[Data records]
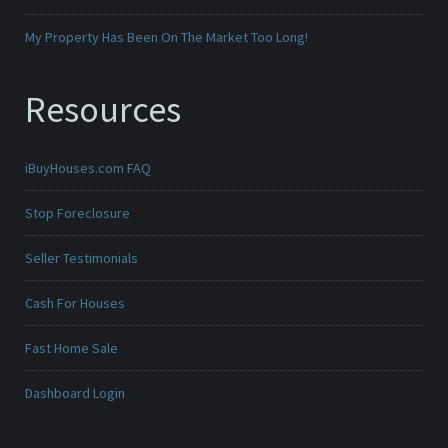
My Property Has Been On The Market Too Long!
Resources
iBuyHouses.com FAQ
Stop Foreclosure
Seller Testimonials
Cash For Houses
Fast Home Sale
Dashboard Login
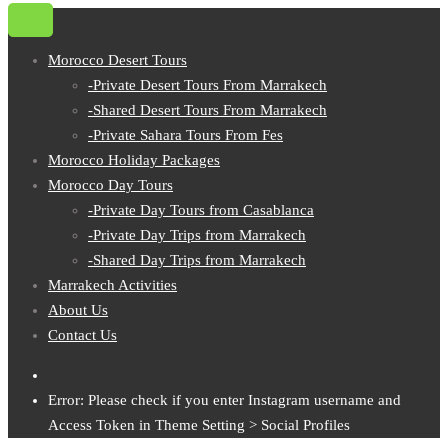
Morocco Desert Tours
-Private Desert Tours From Marrakech
-Shared Desert Tours From Marrakech
-Private Sahara Tours From Fes
Morocco Holiday Packages
Morocco Day Tours
-Private Day Tours from Casablanca
-Private Day Trips from Marrakech
-Shared Day Trips from Marrakech
Marrakech Activities
About Us
Contact Us
Error: Please check if you enter Instagram username and
Access Token in Theme Setting > Social Profiles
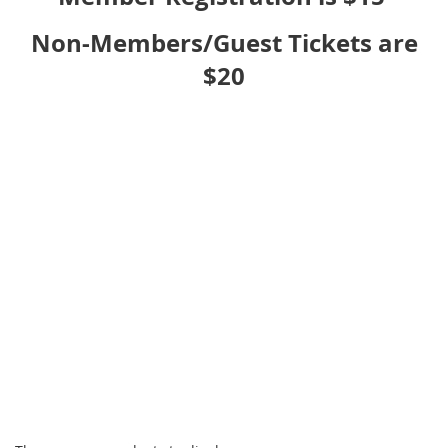
Non-Members/Guest Tickets are
$20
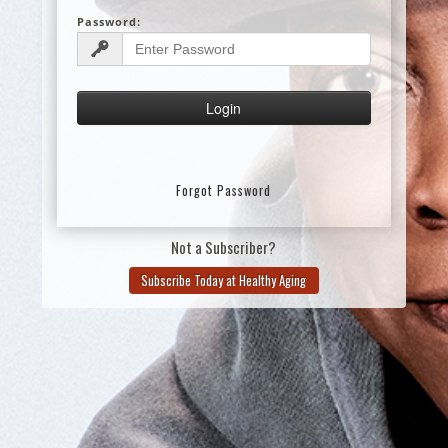
Password:
Forgot Password
Not a Subscriber?
Subscribe Today at Healthy Aging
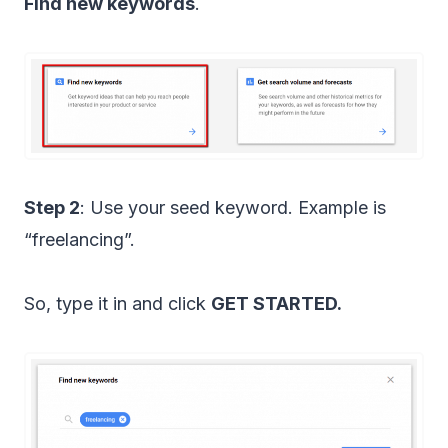
Find new keywords
.
Step 2
: Use your seed keyword. Example is
“freelancing”.
So, type it in and click
GET STARTED.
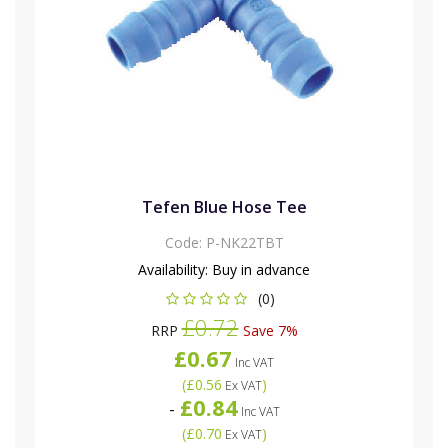
Tefen Blue Hose Tee
Code:
P-NK22TBT
Availability:
Buy in advance
(0)
£0.72
RRP
Save 7%
£0.67
Inc VAT
(
£0.56
)
Ex VAT
£0.84
-
Inc VAT
(
£0.70
)
Ex VAT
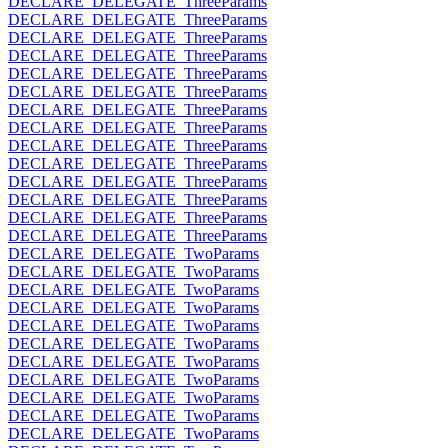
DECLARE_DELEGATE_ThreeParams
DECLARE_DELEGATE_ThreeParams
DECLARE_DELEGATE_ThreeParams
DECLARE_DELEGATE_ThreeParams
DECLARE_DELEGATE_ThreeParams
DECLARE_DELEGATE_ThreeParams
DECLARE_DELEGATE_ThreeParams
DECLARE_DELEGATE_ThreeParams
DECLARE_DELEGATE_ThreeParams
DECLARE_DELEGATE_ThreeParams
DECLARE_DELEGATE_ThreeParams
DECLARE_DELEGATE_ThreeParams
DECLARE_DELEGATE_ThreeParams
DECLARE_DELEGATE_ThreeParams
DECLARE_DELEGATE_TwoParams
DECLARE_DELEGATE_TwoParams
DECLARE_DELEGATE_TwoParams
DECLARE_DELEGATE_TwoParams
DECLARE_DELEGATE_TwoParams
DECLARE_DELEGATE_TwoParams
DECLARE_DELEGATE_TwoParams
DECLARE_DELEGATE_TwoParams
DECLARE_DELEGATE_TwoParams
DECLARE_DELEGATE_TwoParams
DECLARE_DELEGATE_TwoParams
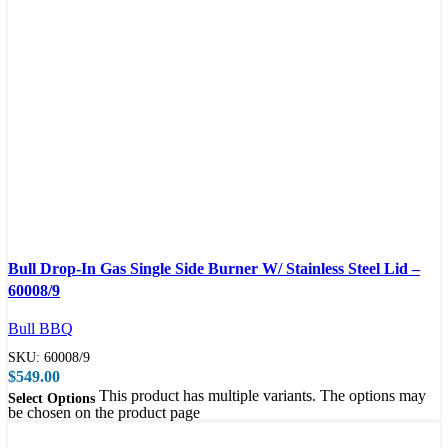
Compare
Bull Drop-In Gas Single Side Burner W/ Stainless Steel Lid –
Quick view
60008/9
Bull BBQ
SKU:
60008/9
$
549.00
This product has multiple variants. The options may
Select Options
be chosen on the product page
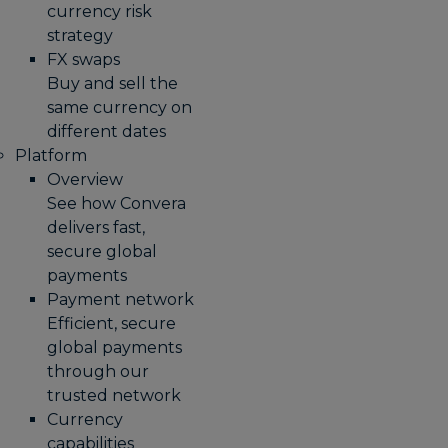
currency risk
strategy
FX swaps
Buy and sell the
same currency on
different dates
Platform
Overview
See how Convera
delivers fast,
secure global
payments
Payment network
Efficient, secure
global payments
through our
trusted network
Currency
capabilities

Exercise
Every line in the data that holds "Private" should be copied out.

Expected output
-Private Desert Tours From Marrakech
-Private Sahara Tours From Fes
-Private Day Tours from Casablanca
-Private Day Trips from Marrakech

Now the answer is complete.